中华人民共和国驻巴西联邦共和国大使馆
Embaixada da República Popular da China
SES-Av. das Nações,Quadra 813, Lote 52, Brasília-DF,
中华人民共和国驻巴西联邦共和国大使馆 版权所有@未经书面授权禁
□ □ □
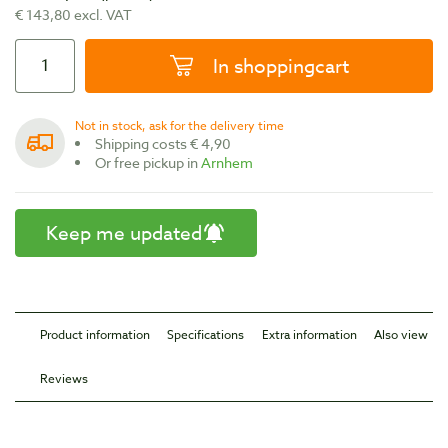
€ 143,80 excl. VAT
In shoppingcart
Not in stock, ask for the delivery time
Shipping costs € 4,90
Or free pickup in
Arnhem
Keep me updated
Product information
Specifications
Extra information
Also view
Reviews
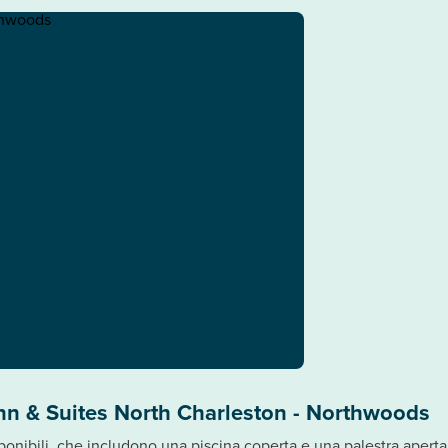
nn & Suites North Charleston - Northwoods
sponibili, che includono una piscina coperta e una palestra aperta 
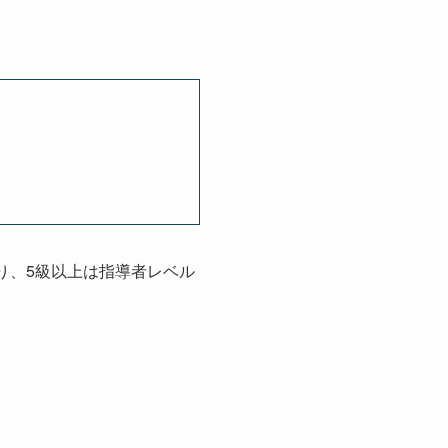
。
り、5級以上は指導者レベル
□ □ □
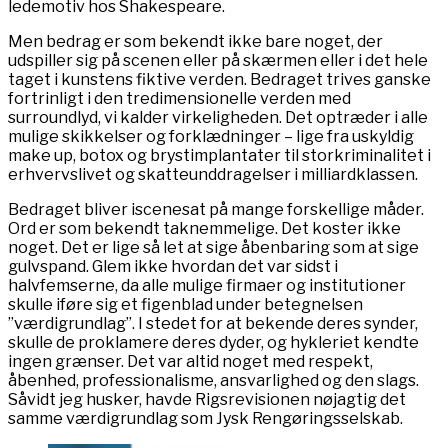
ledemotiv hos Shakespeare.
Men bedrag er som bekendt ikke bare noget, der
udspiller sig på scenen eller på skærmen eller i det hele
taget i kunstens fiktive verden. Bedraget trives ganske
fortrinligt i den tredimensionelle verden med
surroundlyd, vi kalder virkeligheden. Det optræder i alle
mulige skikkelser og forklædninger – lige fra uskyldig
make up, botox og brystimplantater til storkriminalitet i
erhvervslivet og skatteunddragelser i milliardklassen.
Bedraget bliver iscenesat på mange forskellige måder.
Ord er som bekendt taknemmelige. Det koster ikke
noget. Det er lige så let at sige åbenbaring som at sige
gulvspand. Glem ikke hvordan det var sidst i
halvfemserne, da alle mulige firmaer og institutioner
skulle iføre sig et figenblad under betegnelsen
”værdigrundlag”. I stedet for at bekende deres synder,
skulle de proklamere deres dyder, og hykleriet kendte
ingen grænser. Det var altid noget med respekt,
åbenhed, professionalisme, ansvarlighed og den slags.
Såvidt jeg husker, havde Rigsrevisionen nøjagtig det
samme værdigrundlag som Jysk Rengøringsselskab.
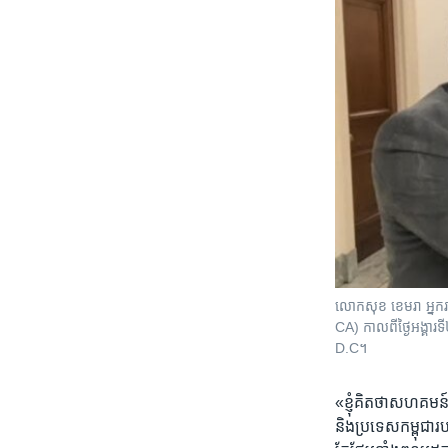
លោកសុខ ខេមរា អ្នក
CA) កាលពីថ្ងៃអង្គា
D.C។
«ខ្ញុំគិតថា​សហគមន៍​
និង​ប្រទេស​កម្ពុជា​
□ □ □
> _Problem to work on_
Give back exactly the lines above, from the line containing "mulige skikkelser og" through the line containing "noget. Det er", with both end lines and nothing more.

> _Result below_
mulige skikkelser og forklædninger – lige fra uskyldig
make up, botox og brystimplantater til storkriminalitet i
erhvervslivet og skatteunddragelser i milliardklassen.
Bedraget bliver iscenesat på mange forskellige måder.
Ord er som bekendt taknemmelige. Det koster ikke
noget. Det er lige så let at sige åbenbaring som at sige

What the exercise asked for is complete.